さらに西園寺老夫人というやっかいな存在も加わって。
西園寺夫人は長年耐えた末、ついに息子の死、そして息子の遺体がまだ冷たいうちに姑が彼女の傷口に塩を塗るのを待ちきれなかったこと、さらに彼女と娘たち、孫娘たちの切実な利益を明らかに損なうこと...これらの打撃と傷が絡み合って最後の一本の藁となり、彼女を押しつぶしたのだ。

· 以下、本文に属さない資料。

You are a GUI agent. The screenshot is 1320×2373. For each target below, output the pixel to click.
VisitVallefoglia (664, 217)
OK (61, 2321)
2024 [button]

断固として離婚を申し出て、「誰が説得しても無駄で、離婚する決意は固い」と。
それなら筋が通って理解できる。
初美はそこで冷ややかに言った。「なるほど、藤原秘書があなたの上司は『私事も複雑で、家庭は混乱している』と言ったわけですね。一方は離婚を主張し、もう一方は何があっても離婚したくないと言えば、混乱するのは当然でしょう。あなたの言う『誰が説得しても無駄』というその『誰』とは、実際にはあなたの上司と老夫人だけではないですか?」
「結局、あれだけの大物指導者なら、評判が何よりも大切で、高齢になって離婚するという『汚点』は許されないでしょうし。あなたの家の老夫人も言っていましたよね、西園寺家では絶対に離婚は許されないと。」
「あなたの家の夫人が少し気の毒に思えてきました。誰が想像できたでしょうか、もう21世紀半ばに近づいているのに、彼女は本当に心が冷え切って、結婚生活をもう続けられないと感じているのに、離婚する自由さえないなんて?」
藤原秘書は実際、自分が余計なことを話してしまったことを後悔していた。
上司はこれらのことを話すよう指示していなかった。彼は以前、自分の思い込みで十分な苦い経験をしたではないか。